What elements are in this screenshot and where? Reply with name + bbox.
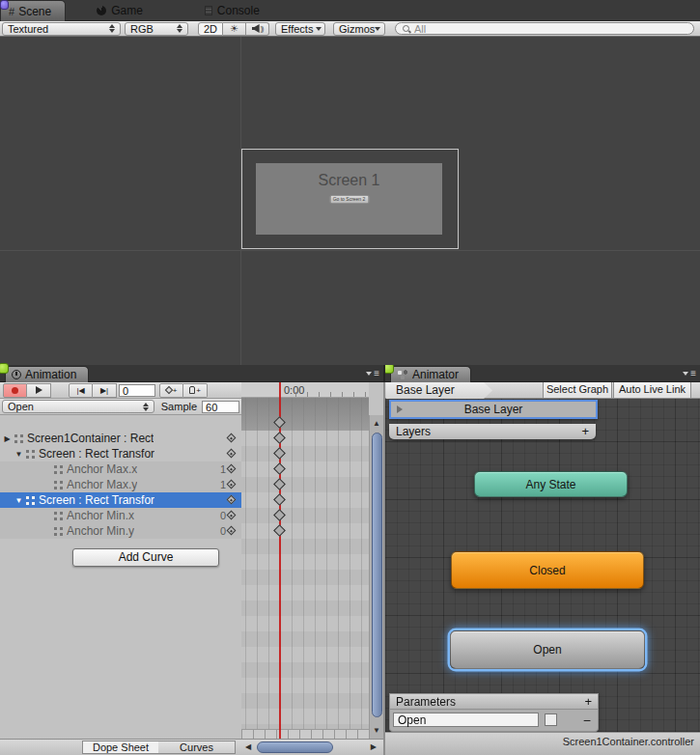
breadcrumb[interactable]: Base Layer (386, 382, 492, 399)
clock-icon (12, 370, 21, 379)
keyframe-diamond-icon[interactable] (227, 511, 237, 520)
add-event-button[interactable]: + (183, 383, 208, 398)
dope-sheet-button[interactable]: Dope Sheet (82, 741, 159, 754)
keyframe-icon[interactable] (273, 447, 286, 460)
scroll-right-icon[interactable]: ▶ (371, 742, 377, 751)
panel-menu-icon[interactable]: ≡ (366, 369, 379, 378)
state-node-open[interactable]: Open (450, 630, 645, 669)
lighting-toggle-button[interactable]: ☀ (223, 22, 246, 36)
scroll-down-icon[interactable]: ▼ (370, 724, 383, 738)
sample-rate-field[interactable]: 60 (202, 401, 239, 413)
parameter-row: Open− (393, 712, 595, 728)
keyframe-diamond-icon[interactable] (227, 464, 237, 474)
plus-icon: + (173, 386, 178, 395)
add-keyframe-button[interactable]: + (159, 383, 183, 398)
2d-toggle-button[interactable]: 2D (198, 22, 223, 36)
keyframe-diamond-icon[interactable] (227, 526, 237, 536)
property-label: Screen1Container : Rect (27, 432, 154, 445)
animation-property-row[interactable]: Anchor Min.x0 (0, 508, 241, 523)
keyframe-diamond-icon[interactable] (227, 433, 237, 443)
draw-mode-dropdown[interactable]: Textured (2, 22, 121, 36)
keyframe-icon[interactable] (273, 462, 286, 475)
keyframe-icon[interactable] (273, 416, 286, 429)
keyframe-icon[interactable] (273, 432, 286, 444)
clip-dropdown[interactable]: Open (2, 400, 154, 413)
tab-label: Animator (412, 368, 459, 381)
tab-animation[interactable]: Animation (5, 366, 89, 382)
animator-window: Animator ≡ Base Layer Select Graph Auto … (385, 365, 700, 755)
keyframe-icon[interactable] (273, 509, 286, 521)
first-frame-button[interactable]: |◀ (69, 383, 93, 398)
keyframe-diamond-icon[interactable] (227, 495, 237, 505)
play-button[interactable] (27, 383, 51, 398)
animation-property-row[interactable]: ▼Screen : Rect Transfor (0, 446, 241, 461)
curves-button[interactable]: Curves (158, 741, 236, 754)
animation-bottom-bar: Dope Sheet Curves ◀ ▶ (0, 739, 383, 755)
scroll-up-icon[interactable]: ▲ (370, 417, 383, 431)
render-mode-value: RGB (130, 23, 154, 35)
tab-console[interactable]: Console (197, 0, 273, 21)
go-to-screen2-button[interactable]: Go to Screen 2 (329, 195, 369, 204)
record-button[interactable] (3, 383, 27, 398)
animation-property-row[interactable]: ▼Screen : Rect Transfor (0, 492, 241, 508)
draw-mode-value: Textured (8, 23, 48, 35)
parameter-name-field[interactable]: Open (393, 713, 539, 727)
state-graph[interactable]: Any StateClosedOpen (385, 399, 700, 732)
animation-tab-bar: Animation ≡ (0, 365, 383, 382)
property-label: Anchor Min.y (67, 524, 134, 538)
horizontal-scroll-thumb[interactable] (257, 741, 333, 753)
render-mode-dropdown[interactable]: RGB (125, 22, 188, 36)
select-graph-button[interactable]: Select Graph (543, 382, 612, 399)
animation-property-row[interactable]: Anchor Max.x1 (0, 461, 241, 477)
disclosure-triangle-icon[interactable]: ▼ (14, 496, 24, 505)
scroll-left-icon[interactable]: ◀ (245, 742, 251, 751)
parameter-bool-checkbox[interactable] (545, 713, 557, 726)
keyframe-diamond-icon[interactable] (227, 449, 237, 459)
remove-parameter-button[interactable]: − (583, 714, 595, 726)
dopesheet-timeline[interactable]: 0:00 (241, 382, 369, 739)
plus-icon: + (196, 386, 201, 395)
panel-menu-icon[interactable]: ≡ (683, 369, 696, 378)
scene-search-field[interactable]: All (395, 22, 694, 35)
scene-viewport[interactable]: Screen 1 Go to Screen 2 (0, 37, 700, 365)
animation-property-row[interactable]: ▶Screen1Container : Rect (0, 431, 241, 446)
gizmos-dropdown[interactable]: Gizmos (333, 22, 385, 36)
add-parameter-button[interactable]: + (584, 696, 592, 708)
keyframe-icon[interactable] (273, 524, 286, 537)
screen1-panel[interactable]: Screen 1 Go to Screen 2 (256, 163, 442, 235)
keyframe-icon (164, 386, 172, 394)
tab-game[interactable]: Game (89, 0, 156, 21)
property-label: Anchor Max.x (67, 462, 137, 476)
vertical-scroll-thumb[interactable] (372, 433, 382, 717)
tab-animator[interactable]: Animator (390, 366, 471, 382)
property-value: 0 (220, 525, 226, 537)
chevron-down-icon (683, 372, 688, 376)
disclosure-triangle-icon[interactable]: ▶ (2, 434, 13, 443)
animation-property-row[interactable]: Anchor Max.y1 (0, 477, 241, 492)
state-node-any-state[interactable]: Any State (474, 471, 628, 497)
animator-tab-bar: Animator ≡ (385, 365, 700, 382)
state-node-closed[interactable]: Closed (451, 551, 644, 589)
frame-number-field[interactable]: 0 (119, 384, 155, 397)
scene-grid-hline (0, 250, 700, 251)
last-frame-button[interactable]: ▶| (93, 383, 117, 398)
property-value: 1 (220, 463, 226, 475)
game-icon (97, 6, 106, 15)
animation-property-row[interactable]: Anchor Min.y0 (0, 523, 241, 539)
animation-window: Animation ≡ |◀ ▶| 0 + + (0, 365, 385, 755)
tab-scene[interactable]: # Scene (0, 0, 66, 21)
add-curve-button[interactable]: Add Curve (72, 548, 219, 567)
keyframe-icon[interactable] (273, 478, 286, 490)
timeline-vertical-scrollbar[interactable]: ▲ ▼ (369, 415, 383, 739)
timeline-horizontal-scrollbar[interactable]: ◀ ▶ (241, 741, 382, 754)
dropdown-arrows-icon (139, 403, 149, 411)
auto-live-link-button[interactable]: Auto Live Link (613, 382, 691, 399)
parameters-header[interactable]: Parameters + (389, 693, 599, 710)
ui-canvas-outline[interactable]: Screen 1 Go to Screen 2 (241, 149, 459, 249)
rect-transform-icon (14, 433, 24, 444)
keyframe-icon[interactable] (273, 493, 286, 506)
disclosure-triangle-icon[interactable]: ▼ (14, 450, 24, 459)
effects-dropdown[interactable]: Effects (275, 22, 325, 36)
audio-toggle-button[interactable]: )) (246, 22, 269, 36)
keyframe-diamond-icon[interactable] (227, 480, 237, 489)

______________________________

• _ASSIGNED TASK_: Give the listing again exactly, but omit each image.

• _RESULT OF THIS EXERCISE_:
What elements are in this screenshot and where? Reply with name + bbox.
breadcrumb[interactable]: Base Layer (386, 382, 492, 399)
clock-icon (12, 370, 21, 379)
keyframe-diamond-icon[interactable] (227, 511, 237, 520)
add-event-button[interactable]: + (183, 383, 208, 398)
dope-sheet-button[interactable]: Dope Sheet (82, 741, 159, 754)
keyframe-icon[interactable] (273, 447, 286, 460)
scroll-right-icon[interactable]: ▶ (371, 742, 377, 751)
panel-menu-icon[interactable]: ≡ (366, 369, 379, 378)
state-node-open[interactable]: Open (450, 630, 645, 669)
lighting-toggle-button[interactable]: ☀ (223, 22, 246, 36)
scroll-down-icon[interactable]: ▼ (370, 724, 383, 738)
sample-rate-field[interactable]: 60 (202, 401, 239, 413)
parameter-row: Open− (393, 712, 595, 728)
keyframe-diamond-icon[interactable] (227, 464, 237, 474)
plus-icon: + (173, 386, 178, 395)
add-keyframe-button[interactable]: + (159, 383, 183, 398)
2d-toggle-button[interactable]: 2D (198, 22, 223, 36)
keyframe-diamond-icon[interactable] (227, 526, 237, 536)
property-label: Screen1Container : Rect (27, 432, 154, 445)
animation-property-row[interactable]: Anchor Min.x0 (0, 508, 241, 523)
keyframe-diamond-icon[interactable] (227, 433, 237, 443)
draw-mode-dropdown[interactable]: Textured (2, 22, 121, 36)
keyframe-icon[interactable] (273, 462, 286, 475)
keyframe-icon[interactable] (273, 416, 286, 429)
keyframe-icon[interactable] (273, 432, 286, 444)
clip-dropdown[interactable]: Open (2, 400, 154, 413)
tab-label: Animator (412, 368, 459, 381)
tab-animation[interactable]: Animation (5, 366, 89, 382)
animator-window: Animator ≡ Base Layer Select Graph Auto … (385, 365, 700, 755)
keyframe-icon[interactable] (273, 509, 286, 521)
first-frame-button[interactable]: |◀ (69, 383, 93, 398)
keyframe-diamond-icon[interactable] (227, 495, 237, 505)
play-button[interactable] (27, 383, 51, 398)
animation-property-row[interactable]: ▼Screen : Rect Transfor (0, 446, 241, 461)
curves-button[interactable]: Curves (158, 741, 236, 754)
animation-bottom-bar: Dope Sheet Curves ◀ ▶ (0, 739, 383, 755)
scroll-up-icon[interactable]: ▲ (370, 417, 383, 431)
render-mode-value: RGB (130, 23, 154, 35)
tab-console[interactable]: Console (197, 0, 273, 21)
go-to-screen2-button[interactable]: Go to Screen 2 (329, 195, 369, 204)
record-button[interactable] (3, 383, 27, 398)
animation-property-row[interactable]: ▼Screen : Rect Transfor (0, 492, 241, 508)
draw-mode-value: Textured (8, 23, 48, 35)
parameter-name-field[interactable]: Open (393, 713, 539, 727)
state-graph[interactable]: Any StateClosedOpen (385, 399, 700, 732)
animation-tab-bar: Animation ≡ (0, 365, 383, 382)
property-label: Anchor Min.y (67, 524, 134, 538)
horizontal-scroll-thumb[interactable] (257, 741, 333, 753)
render-mode-dropdown[interactable]: RGB (125, 22, 188, 36)
select-graph-button[interactable]: Select Graph (543, 382, 612, 399)
animation-property-row[interactable]: Anchor Max.x1 (0, 461, 241, 477)
disclosure-triangle-icon[interactable]: ▼ (14, 496, 24, 505)
scroll-left-icon[interactable]: ◀ (245, 742, 251, 751)
parameter-bool-checkbox[interactable] (545, 713, 557, 726)
keyframe-diamond-icon[interactable] (227, 449, 237, 459)
remove-parameter-button[interactable]: − (583, 714, 595, 726)
dopesheet-timeline[interactable]: 0:00 (241, 382, 369, 739)
plus-icon: + (196, 386, 201, 395)
panel-menu-icon[interactable]: ≡ (683, 369, 696, 378)
scene-search-field[interactable]: All (395, 22, 694, 35)
scene-viewport[interactable]: Screen 1 Go to Screen 2 (0, 37, 700, 365)
animation-property-row[interactable]: ▶Screen1Container : Rect (0, 431, 241, 446)
gizmos-dropdown[interactable]: Gizmos (333, 22, 385, 36)
add-parameter-button[interactable]: + (584, 696, 592, 708)
keyframe-icon[interactable] (273, 524, 286, 537)
screen1-panel[interactable]: Screen 1 Go to Screen 2 (256, 163, 442, 235)
keyframe-icon (164, 386, 172, 394)
tab-game[interactable]: Game (89, 0, 156, 21)
property-label: Anchor Max.x (67, 462, 137, 476)
vertical-scroll-thumb[interactable] (372, 433, 382, 717)
tab-animator[interactable]: Animator (390, 366, 471, 382)
property-value: 0 (220, 525, 226, 537)
chevron-down-icon (683, 372, 688, 376)
disclosure-triangle-icon[interactable]: ▶ (2, 434, 13, 443)
animation-property-row[interactable]: Anchor Max.y1 (0, 477, 241, 492)
state-node-any-state[interactable]: Any State (474, 471, 628, 497)
animator-tab-bar: Animator ≡ (385, 365, 700, 382)
state-node-closed[interactable]: Closed (451, 551, 644, 589)
frame-number-field[interactable]: 0 (119, 384, 155, 397)
scene-grid-hline (0, 250, 700, 251)
last-frame-button[interactable]: ▶| (93, 383, 117, 398)
property-value: 1 (220, 463, 226, 475)
game-icon (97, 6, 106, 15)
animation-property-row[interactable]: Anchor Min.y0 (0, 523, 241, 539)
animation-window: Animation ≡ |◀ ▶| 0 + + (0, 365, 385, 755)
tab-scene[interactable]: # Scene (0, 0, 66, 21)
add-curve-button[interactable]: Add Curve (72, 548, 219, 567)
keyframe-icon[interactable] (273, 478, 286, 490)
timeline-vertical-scrollbar[interactable]: ▲ ▼ (369, 415, 383, 739)
timeline-horizontal-scrollbar[interactable]: ◀ ▶ (241, 741, 382, 754)
dropdown-arrows-icon (139, 403, 149, 411)
auto-live-link-button[interactable]: Auto Live Link (613, 382, 691, 399)
parameters-header[interactable]: Parameters + (389, 693, 599, 710)
ui-canvas-outline[interactable]: Screen 1 Go to Screen 2 (241, 149, 459, 249)
rect-transform-icon (14, 433, 24, 444)
keyframe-icon[interactable] (273, 493, 286, 506)
disclosure-triangle-icon[interactable]: ▼ (14, 450, 24, 459)
effects-dropdown[interactable]: Effects (275, 22, 325, 36)
audio-toggle-button[interactable]: )) (246, 22, 269, 36)
keyframe-diamond-icon[interactable] (227, 480, 237, 489)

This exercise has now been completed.